Right off the bat, there is one potential pitfall to avoid. Because we are trying to detect variances, we need to be careful about which fields we join on. Variances are likely to arise in Price, Quantity, and Total, but we can measure those differences by taking the difference between those quantities in the left and right data sources. In those cases, we do not want to join on those to make use of that. However, the Product field is one that may vary between internal and external billing reports. Therefore, by joining on this field, it becomes readily apparent where a discrepancy appears by looking at those records that do not appear in the inner join output from the join tool.




So, with that in mind, we actually care about all three outputs from the join tool, and we want to blend them into the final reports. The left and right join outputs will show when there is a mismatch in the clients, dates, and product descriptions, while the inner join will contain the fields that will be used to determine if there is a pricing, quantity, or total variance. We have all of our bases covered. Lastly, to make sure that we can separate out the in-month vs. historic reports, I have included a check on the maximum date contained in the combined data. This is handled by the Summary and Append Fields tools.


All that remains is to use the Formula tool to check for the differences in the numeric fields, filter out the records with no variances (boring), separate the in-month and historic records, and then use the Union tool to capture the non-numeric sources of variance. One last little trick to make this easy for housekeeping is this:




This setting is a little hard to see in the File Output tool. This appends the value in the Date field in the data to the filename, ensuring that nothing gets overwritten accidentally, you get clear report dates, and you get a complete record of the historic reports at the point in time they were generated. These are EXTREMELY useful during those pesky audits mentioned earlier.


Final Thoughts


I don’t know if you can tell, but I have previously had some experience supporting a billing team and was responsible for automating as much as possible of our monthly billing reconciliation process. While I was able to make great strides in much of our work, one serious stumbling block was that we were never really able to automate the ingestion of many of our accounts’ reports because they were delivered in PDF format. It never even occurred to me it was possible. I realized that with AIS, this process would have been automated in less than a day or two and would have saved countless hours of work with a much higher success rate, increased transparency, and improved record keeping.

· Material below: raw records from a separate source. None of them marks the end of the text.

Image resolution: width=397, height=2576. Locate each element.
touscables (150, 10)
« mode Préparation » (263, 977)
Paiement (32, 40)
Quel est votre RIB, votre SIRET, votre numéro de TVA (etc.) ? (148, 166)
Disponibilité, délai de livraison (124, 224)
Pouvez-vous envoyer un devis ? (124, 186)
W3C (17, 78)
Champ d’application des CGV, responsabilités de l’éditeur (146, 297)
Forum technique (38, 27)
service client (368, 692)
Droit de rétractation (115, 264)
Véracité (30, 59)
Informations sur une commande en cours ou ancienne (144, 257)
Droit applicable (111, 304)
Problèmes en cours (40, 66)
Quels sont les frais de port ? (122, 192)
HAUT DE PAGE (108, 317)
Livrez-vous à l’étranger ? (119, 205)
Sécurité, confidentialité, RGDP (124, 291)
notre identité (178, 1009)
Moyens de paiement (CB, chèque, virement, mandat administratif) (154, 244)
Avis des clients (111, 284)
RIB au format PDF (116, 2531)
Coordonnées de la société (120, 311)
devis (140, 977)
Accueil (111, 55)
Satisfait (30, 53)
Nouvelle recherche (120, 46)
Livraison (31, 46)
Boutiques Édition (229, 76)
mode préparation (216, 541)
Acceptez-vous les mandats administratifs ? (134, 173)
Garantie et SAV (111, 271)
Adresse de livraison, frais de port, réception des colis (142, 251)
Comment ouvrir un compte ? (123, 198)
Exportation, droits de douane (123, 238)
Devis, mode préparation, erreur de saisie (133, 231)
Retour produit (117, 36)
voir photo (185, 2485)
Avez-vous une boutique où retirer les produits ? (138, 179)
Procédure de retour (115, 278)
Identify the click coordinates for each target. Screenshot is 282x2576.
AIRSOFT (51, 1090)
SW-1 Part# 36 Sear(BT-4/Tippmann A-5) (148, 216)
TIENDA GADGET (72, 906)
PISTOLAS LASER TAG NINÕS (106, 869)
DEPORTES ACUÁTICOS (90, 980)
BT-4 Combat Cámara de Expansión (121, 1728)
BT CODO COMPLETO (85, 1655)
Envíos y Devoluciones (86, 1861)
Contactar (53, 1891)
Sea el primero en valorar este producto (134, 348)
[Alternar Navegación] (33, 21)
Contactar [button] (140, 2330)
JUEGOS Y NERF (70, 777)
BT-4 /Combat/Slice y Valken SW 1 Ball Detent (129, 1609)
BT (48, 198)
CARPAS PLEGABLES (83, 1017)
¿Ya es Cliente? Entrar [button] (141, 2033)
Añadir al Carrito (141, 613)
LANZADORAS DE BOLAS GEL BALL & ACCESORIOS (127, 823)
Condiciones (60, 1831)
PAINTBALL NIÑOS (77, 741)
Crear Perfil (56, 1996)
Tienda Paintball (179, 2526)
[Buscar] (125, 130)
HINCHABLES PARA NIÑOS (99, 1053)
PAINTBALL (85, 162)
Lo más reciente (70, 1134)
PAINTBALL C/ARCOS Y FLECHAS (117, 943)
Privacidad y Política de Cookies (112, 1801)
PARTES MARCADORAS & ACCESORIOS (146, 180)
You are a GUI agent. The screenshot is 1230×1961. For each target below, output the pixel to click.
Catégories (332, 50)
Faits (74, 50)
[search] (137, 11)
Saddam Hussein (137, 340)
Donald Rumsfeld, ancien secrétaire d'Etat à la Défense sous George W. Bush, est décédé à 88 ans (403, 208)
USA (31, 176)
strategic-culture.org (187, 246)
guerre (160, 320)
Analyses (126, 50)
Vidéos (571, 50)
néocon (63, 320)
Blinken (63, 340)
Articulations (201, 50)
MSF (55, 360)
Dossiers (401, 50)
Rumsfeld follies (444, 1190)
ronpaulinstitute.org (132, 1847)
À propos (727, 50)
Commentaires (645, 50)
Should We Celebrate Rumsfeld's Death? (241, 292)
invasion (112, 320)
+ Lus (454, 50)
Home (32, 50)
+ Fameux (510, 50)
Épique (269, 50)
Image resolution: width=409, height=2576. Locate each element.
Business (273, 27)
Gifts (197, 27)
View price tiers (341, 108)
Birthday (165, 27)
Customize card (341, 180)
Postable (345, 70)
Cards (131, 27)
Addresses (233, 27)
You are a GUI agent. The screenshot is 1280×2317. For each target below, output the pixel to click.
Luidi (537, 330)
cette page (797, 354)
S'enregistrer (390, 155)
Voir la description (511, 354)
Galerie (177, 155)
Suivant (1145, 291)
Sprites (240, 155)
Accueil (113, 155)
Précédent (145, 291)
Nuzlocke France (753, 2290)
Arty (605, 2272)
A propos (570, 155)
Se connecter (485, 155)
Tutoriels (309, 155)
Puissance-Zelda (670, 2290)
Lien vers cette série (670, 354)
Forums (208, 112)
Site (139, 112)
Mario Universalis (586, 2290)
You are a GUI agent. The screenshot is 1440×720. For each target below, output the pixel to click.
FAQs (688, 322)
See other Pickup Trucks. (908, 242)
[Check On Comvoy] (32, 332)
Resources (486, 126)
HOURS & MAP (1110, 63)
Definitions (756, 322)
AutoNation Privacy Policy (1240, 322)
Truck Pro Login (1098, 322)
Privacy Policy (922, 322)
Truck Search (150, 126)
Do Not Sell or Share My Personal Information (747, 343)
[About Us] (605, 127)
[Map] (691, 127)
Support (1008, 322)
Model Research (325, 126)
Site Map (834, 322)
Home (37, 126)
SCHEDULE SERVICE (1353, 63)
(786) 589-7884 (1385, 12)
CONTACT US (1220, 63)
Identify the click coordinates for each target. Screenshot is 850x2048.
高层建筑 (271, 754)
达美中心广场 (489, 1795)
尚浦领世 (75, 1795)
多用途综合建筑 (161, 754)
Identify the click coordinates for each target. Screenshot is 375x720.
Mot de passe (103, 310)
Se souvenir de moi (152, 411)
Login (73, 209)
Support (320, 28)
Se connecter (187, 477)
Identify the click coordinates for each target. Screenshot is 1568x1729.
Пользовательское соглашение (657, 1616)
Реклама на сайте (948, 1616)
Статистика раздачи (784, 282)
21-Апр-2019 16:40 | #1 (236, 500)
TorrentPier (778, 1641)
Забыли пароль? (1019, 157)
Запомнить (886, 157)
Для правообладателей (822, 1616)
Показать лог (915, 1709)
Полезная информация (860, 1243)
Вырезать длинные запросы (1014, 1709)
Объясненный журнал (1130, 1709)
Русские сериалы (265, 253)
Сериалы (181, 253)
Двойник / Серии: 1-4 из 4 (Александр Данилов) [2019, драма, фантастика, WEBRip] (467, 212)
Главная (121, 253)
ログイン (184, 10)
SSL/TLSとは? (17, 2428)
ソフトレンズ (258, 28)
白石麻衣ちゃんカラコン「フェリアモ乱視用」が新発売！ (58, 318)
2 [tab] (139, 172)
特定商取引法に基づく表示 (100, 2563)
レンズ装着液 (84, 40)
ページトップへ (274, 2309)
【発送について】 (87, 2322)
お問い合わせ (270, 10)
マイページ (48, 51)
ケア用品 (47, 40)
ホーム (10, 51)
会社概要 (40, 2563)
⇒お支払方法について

While the attached workflow and the guide above will provide useful instruction on how to solve this relatively small problem – 3 clients, 3 months of data, internal data.xlsx – this approach is much more extensible. What if, instead of 3 clients, you had hundreds? You could group by PDF format instead of client and address the volume by having a pipeline for each format (assuming some overlap in formats among clients). What if, instead of 3 months, you had 15 years? No change would need to be made apart from any quality-of-life filtering of ancient data to keep the workflow running quickly. What if, instead of a single flat file for your internal data, your data lived in a SQL database, a google sheet, cloud storage, or all three? Alteryx designer has you covered with the ability to connect to over 60 different data sources and types. The example is small and a little limited, but the possibilities are genuinely astounding. I might have actually automated myself out of a job if I had this.




While you can download the workflow here and get started immediately, there are some steps you need to take to get it working optimally on your machine. First, you will want to make sure to import all of the assets associated with the packaged workflow and make sure to note the directory into which you import these assets. Once you open the workflow, you will see ( ! ) over a few of the Input-related tools. To correct this, update the file paths to reflect the location of the imported data. Lastly, you will need to download the additional client PDFs that cannot be included in the packaged workflow located on the same community page as the packaged workflow.